### [Your objective]
Output exactly the lines between the one holding "premium material, durable construction, and" and the last line of the data below, both of those lines included.

(Extracted page text data)
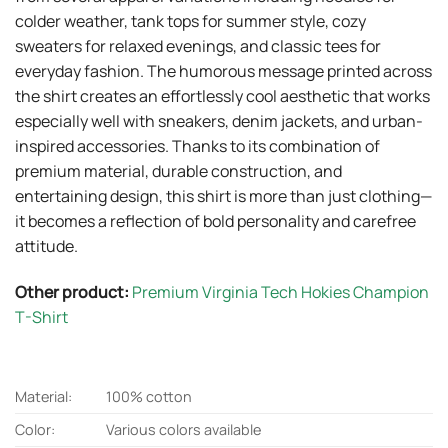
colder weather, tank tops for summer style, cozy
sweaters for relaxed evenings, and classic tees for
everyday fashion. The humorous message printed across
the shirt creates an effortlessly cool aesthetic that works
especially well with sneakers, denim jackets, and urban-
inspired accessories. Thanks to its combination of
premium material, durable construction, and
entertaining design, this shirt is more than just clothing—
it becomes a reflection of bold personality and carefree
attitude.
Other product:
Premium Virginia Tech Hokies Champion
T-Shirt
Material:
100% cotton
Color:
Various colors available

### [Output for this task]
premium material, durable construction, and
entertaining design, this shirt is more than just clothing—
it becomes a reflection of bold personality and carefree
attitude.
Other product:
Premium Virginia Tech Hokies Champion
T-Shirt
Material:
100% cotton
Color:
Various colors available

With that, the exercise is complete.